Depuis enfant, je suis attaché aux grandes aventures, aux histoires à rebondissements, celles qui se passent au bout du monde ou à une autre époque. J’inventais mes propres histoires et réalisais des bandes dessinées artisanales avec mes crayons de couleur, mais à l’adolescence le cinéma a pris le pas sur la bande dessinée. J’ai dévoré une quantité folle de films, principalement avec le format VHS. J’étais fasciné par la narration, bien sûr, mais aussi par le “plan” en lui-même : le cadrage, la lumière qui éclaire le décor, les mouvements de caméra. Stanley Kubrick, Sergio Leone, Martin Scorsese, Steven Spielberg et bien d’autres m’envoûtaient. J’ai donc poursuivi mes études à Paris pour en apprendre davantage sur le cinéma, mais aussi la peinture et la photographie, auprès d’intervenants dans une école. Je réalise aujourd’hui des films courts en 3D pour les médias et poursuis mon envie d’aventures au travers de livres que j’écris et illustre.

Avez-vous d’abord une histoire en tête que vous illustrez ensuite, ou les images précèdent-elles parfois le texte ?
À la naissance d’un livre, il y a pour moi, une ambiance à recréer, une époque. Dans le cas de mon livre sur Houdini, c’était l’Amérique de la fin du 19e et début du 20e. Ensuite me vient une intrigue, une histoire à raconter suffisamment forte pour tenir en haleine le lecteur, mais aussi moi-même, car la production d’un livre me prend plusieurs années. À partir de là, j’ai souvent des idées de plans qui me viennent et que je griffonne très simplement sur des bouts de papier. Je compose un petit dessin avec un éclairage et des valeurs de plans pour rendre une image puissante graphiquement, lisible et émotionnelle. Puis viennent les recherches, l’écriture et le storyboard. Pour Houdini, j’ai d’abord écrit et illustré les premiers chapitres pour voir si ça tenait la route, avant de retourner à l’écriture pour terminer l’histoire.
Quels illustrateurs ou auteurs de bande dessinée vous inspirent le plus aujourd’hui ?
Je serais toujours fidèle à mes trois aventuriers préférés : Tintin (Hergé), Corto Maltese (Hugo Pratt) et Blueberry (Jean Giraud) : les trois sont dessinés d’une manière différente, mais ils ont en commun une simplicité de trait ultra-efficace.
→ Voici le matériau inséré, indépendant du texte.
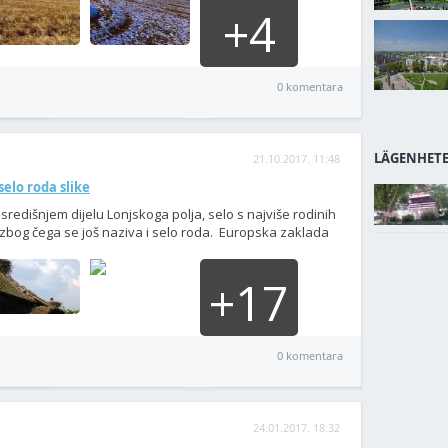
+4
0 komentara
LÄGENHETE
21.10.2017. 11:48
selo roda slike
 središnjem dijelu Lonjskoga polja, selo s najviše rodinih
zbog čega se još naziva i selo roda. Europska zaklada
+17
0 komentara
24.01.2017. 18:32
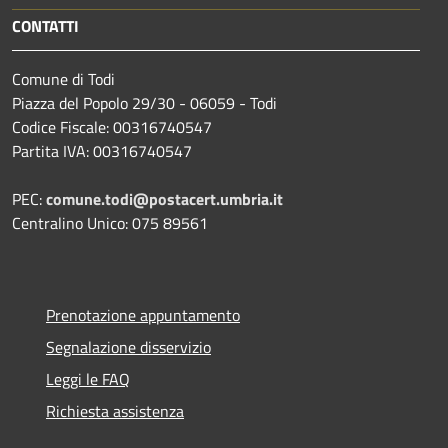
CONTATTI
Comune di Todi
Piazza del Popolo 29/30 - 06059 - Todi
Codice Fiscale: 00316740547
Partita IVA: 00316740547
PEC:
comune.todi@postacert.umbria.it
Centralino Unico: 075 89561
Prenotazione appuntamento
Segnalazione disservizio
Leggi le FAQ
Richiesta assistenza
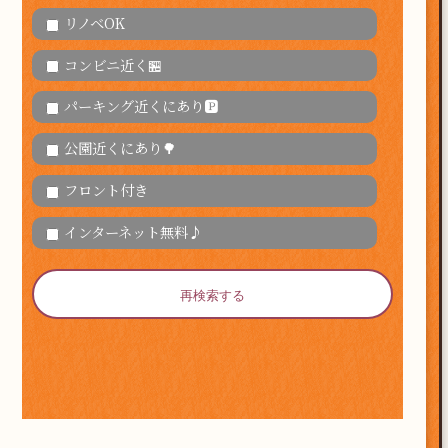
リノベOK
コンビニ近く🏪
パーキング近くにあり🅿
公園近くにあり🌳
フロント付き
インターネット無料♪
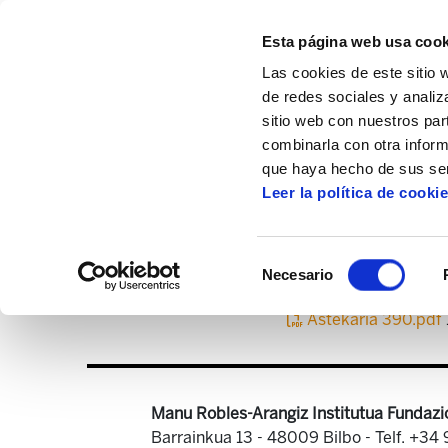
Esta página web usa cook
Las cookies de este sitio 
de redes sociales y analiz
sitio web con nuestros par
combinarla con otra inform
Inicio
Centro de documentación
Asteka
que haya hecho de sus ser
Leer la política de cooki
Selección
Necesario
de
consentimiento
Astekaria 390.pdf
Manu Robles-Arangiz Institutua Fundazi
Barrainkua 13 - 48009 Bilbo -
Telf. +34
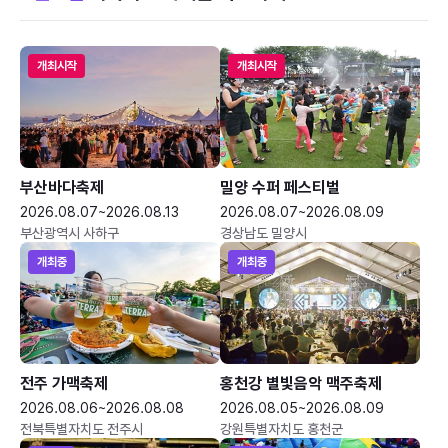
개최시작
개최시작
부산바다축제
밀양 수퍼 페스티벌
2026.08.07~2026.08.13
2026.08.07~2026.08.09
부산광역시 사하구
경상남도 밀양시
개최중
개최중
전주 가맥축제
홍천강 별빛음악 맥주축제
2026.08.06~2026.08.08
2026.08.05~2026.08.09
전북특별자치도 전주시
강원특별자치도 홍천군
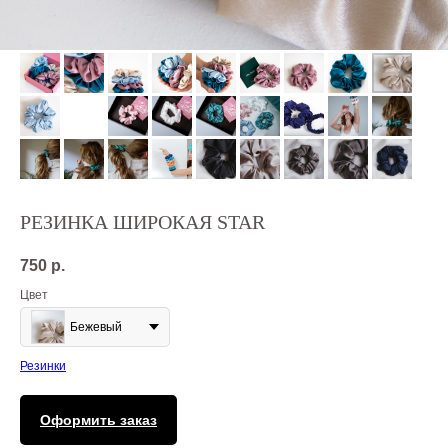
РЕЗИНКА ШИРОКАЯ STAR
750
р.
Цвет
Бежевый
Резинки
Оформить заказ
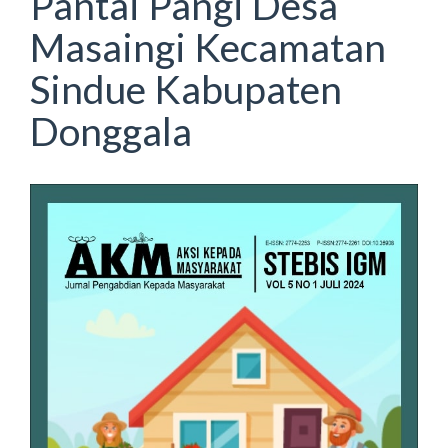
Pantai Pangi Desa
Masaingi Kecamatan
Sindue Kabupaten
Donggala
Article
Sidebar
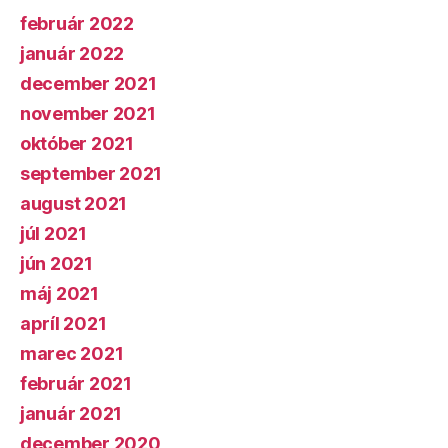
február 2022
január 2022
december 2021
november 2021
október 2021
september 2021
august 2021
júl 2021
jún 2021
máj 2021
apríl 2021
marec 2021
február 2021
január 2021
december 2020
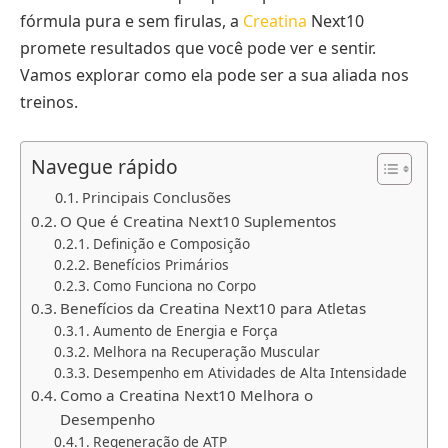
fórmula pura e sem firulas, a
Creatina
Next10
promete resultados que você pode ver e sentir.
Vamos explorar como ela pode ser a sua aliada nos
treinos.
Navegue rápido
Principais Conclusões
O Que é Creatina Next10 Suplementos
Definição e Composição
Benefícios Primários
Como Funciona no Corpo
Benefícios da Creatina Next10 para Atletas
Aumento de Energia e Força
Melhora na Recuperação Muscular
Desempenho em Atividades de Alta Intensidade
Como a Creatina Next10 Melhora o
Desempenho
Regeneração de ATP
J’ai des grands formats de Blueberry en taille réelle, c’est tellement beau ce travail de pinceau.
Mais pour Houdini, mon influence graphique était plus vintage. J’adore les peintres illustrateurs américains de la première moitié du 20e siècle : Norman Rockwell, Dean Cornwell, J.C. Leyendecker, Tom Lovell… Ce sont vraiment les peintres dont je voulais me rapprocher. Je ne voulais pas de cerné noir comme en bande dessinée. Je voulais que ça ressemble à des peintures américaines de l’époque. Et enfin, pour la narration, il y a trois auteurs qui m’inspirent plus que les autres, ce sont Alejandro Jodorowsky, Alan Moore et Ken Follett, qui parviennent toujours à surprendre le lecteur malgré les millions de livres déjà parus depuis l’antiquité.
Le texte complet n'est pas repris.